Agreement This dog Those dogs This dog eats Those dogs eat *This dogs *Those dog *This dog eat *Those dogs eats

Subcategorization Sneeze: John sneezed Find: Please find [a flight to NY] NP Give: Give [me] NP [a cheaper fare] NP Help: Can you help [me] NP [with a flight] PP Prefer: I prefer [to leave earlier] TO-VP Told: I was told [United has a flight] S *John sneezed the book *I prefer United has a flight *Give with a flight Subcat expresses the constraints that a predicate (verb for now) places on the number and type of the argument it wants to take

So? So the various rules for VPs overgenerate. –They permit the presence of strings containing verbs and arguments that don’t go together –For example –VP -> V NP therefore –Sneezed the book is a VP since “sneeze” is a verb and “the book” is a valid NP –Subcategorization frames can help with this problem (“slow down” overgeneration)
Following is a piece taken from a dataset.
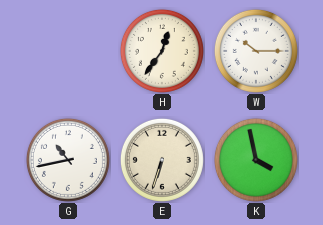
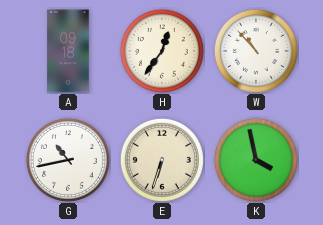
A: none -> 09:18
W: 10:15 -> 10:53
Movement Core example – [[My travel agent] NP [booked [the flight] NP ] VP ] S I.e. “book” is a straightforward transitive verb. It expects a single NP arg within the VP as an argument, and a single NP arg as the subject.

Movement What about? Which flight did the travel agent book ? (“Which flight” is the object of the verb “book”. It was “moved” to the front of the sentence!!) – Which flight do you want me to have the travel agent book? The direct object argument to “book” can be a long way from where its supposed to appear. Here it is separated from its verb by 2 other verbs. Therefore NL cannot be a finite state language

Semantics: Fillmore’s Case Grammar “Cases” are semantically based not grammatical ones like in Latin or German Charles Fillmore, “The Case for Case”, 1968 Produced more than one version

Case Grammar Semantics Case grammar semantics: Treats the verb as a predicate and the subject, objects, and other subordinate clauses as “arguments”. Labels the arguments with their relationship to the verb- predicate (called “cases”) [uses subcategorization info] Ex: John sold his car – agent and object cases Ex: John sold his car to Mary – agent, object and recipient cases

Fillmore’s list of cases Agentive (A): the case of the typically animate perceived instigator of the action identified by the verb. Instrumental (I) the case of the inanimate force or object causally involved in the action of state identified by the verb.

Fillmore’s list of cases Dative (D) - later Experiencer (E): the case of the animate being affected by the state or action identified by the verb. Factitive (F) - later Goal (G): the case of the object or being resulting from the action or state identified by the verb, or understood as a part of the meaning of the verb.

Fillmore’s list of cases Locative (L): the case which identified the location or spatial orientation of the state or action identified by the verb. Objective (O): the semantically most neutral case, the case of anything representable by a noun whose role in the action or state identified by the verb is identified by the semantic interpretation of the verb itself.

Case grammar semantics Semantic (case) roles don’t depend simply on syntactic roles Ex: John sold his car to Mary – agent, object and recipient cases Ex: John sold Mary his car Ex: John broke the window Ex: John broke the window with a hammer – agent, object and instrument cases Ex: A hammer broke the window

Informal quiz: Consider these sentences: 1.The burglar opened the door. 2.The door was opened by the burglar. 3.The burglar opened the door with a crowbar. 4.The door was opened by a crowbar. 5.The crowbar opened the door. 6.The door opened.

Case analysis : 1.The burglar opened the door. SOSO 2.The door was opened by the burglar. SASA 3.The burglar opened the door with a crowbar. SOASOA 4.The door was opened by a crowbar. SASA 5.The crowbar opened the door. SOSO 6.The door opened. S

Strengths Only one Noun Phrase occupies each case role in relation to a particular verb Therefore one could classify verbs in terms of which case roles they took. e.g.: o“open” - O, {A} {I} o“shout” - A, O, {E} {} denotes optional elements This model has been used in Artificial Intelligence, along with the sub-categorization of verbs (described earlier)

Weaknesses Researchers could not agree on a standard set of cases. Not always easy in practice to allocate particular Noun Phrases to cases. When it gets difficult there is a temptation to use the Objective (O) as a kind of “dustbin case” for all the NPs that don’t seem to fit anywhere else.